Your task
All lines below must be repeated exactly, with the pictures omitted.
+++ Source information +++
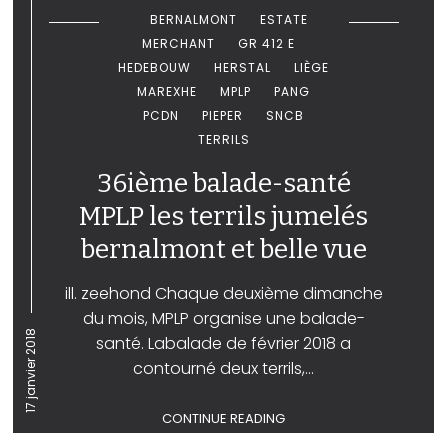
BERNALMONT
ESTATE
MERCHANT
GR 412 E
HEDEBOUW
HERSTAL
LIÈGE
MAREXHE
MPLP
PANG
PCDN
PIEPER
SNCB
TERRILS
36ième balade-santé
MPLP les terrils jumelés
bernalmont et belle vue
ill. zeehond Chaque deuxième dimanche
du mois, MPLP organise une balade-
17 janvier 2018
santé. Labalade de février 2018 a
contourné deux terrils,...
CONTINUE READING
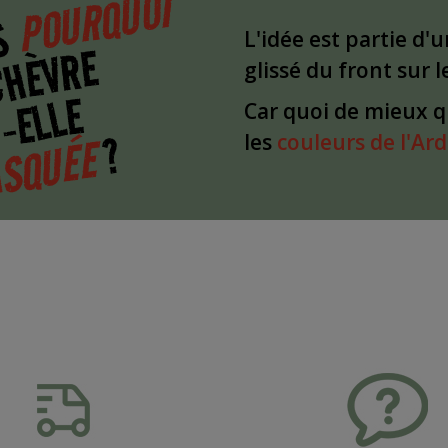
POURQUOI
S
L'idée est partie d'
CHÈVRE
glissé du front sur 
-ELLE
Car quoi de mieux 
?
SQUÉE
les
couleurs de l'Ar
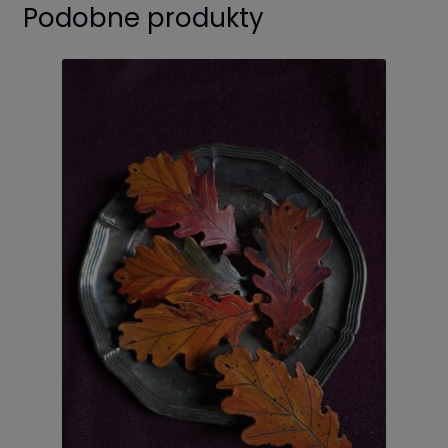
Podobne produkty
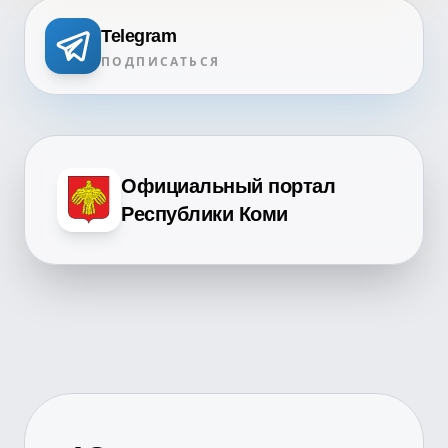
Telegram
ПОДПИСАТЬСЯ
Официальный портал
Республики Коми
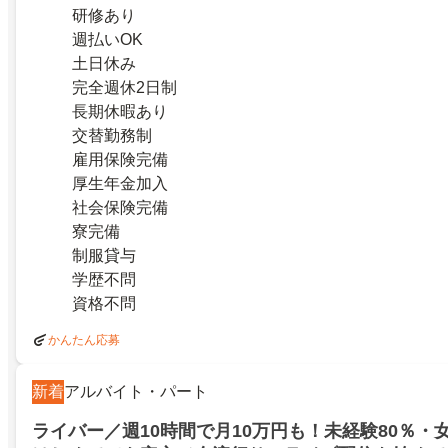
研修あり
週払いOK
土日休み
完全週休2日制
長期休暇あり
交替勤務制
雇用保険完備
厚生年金加入
社会保険完備
寮完備
制服貸与
学歴不問
資格不問
かんたん応募
新着
アルバイト・パート
ライバー／週10時間で月10万円も！未経験80％・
+++
Result for this task
BERNALMONT
ESTATE
MERCHANT
GR 412 E
HEDEBOUW
HERSTAL
LIÈGE
MAREXHE
MPLP
PANG
PCDN
PIEPER
SNCB
TERRILS
36ième balade-santé
MPLP les terrils jumelés
bernalmont et belle vue
ill. zeehond Chaque deuxième dimanche
du mois, MPLP organise une balade-
17 janvier 2018
santé. Labalade de février 2018 a
contourné deux terrils,...
CONTINUE READING
POURQUOI
S
L'idée est partie d'
CHÈVRE
glissé du front sur 
-ELLE
Car quoi de mieux 
?
SQUÉE
les
couleurs de l'Ar
Podobne produkty
Telegram
ПОДПИСАТЬСЯ
Официальный портал
Республики Коми
研修あり
週払いOK
土日休み
完全週休2日制
長期休暇あり
交替勤務制
雇用保険完備
厚生年金加入
社会保険完備
寮完備
制服貸与
学歴不問
資格不問
かんたん応募
新着
アルバイト・パート
ライバー／週10時間で月10万円も！未経験80％・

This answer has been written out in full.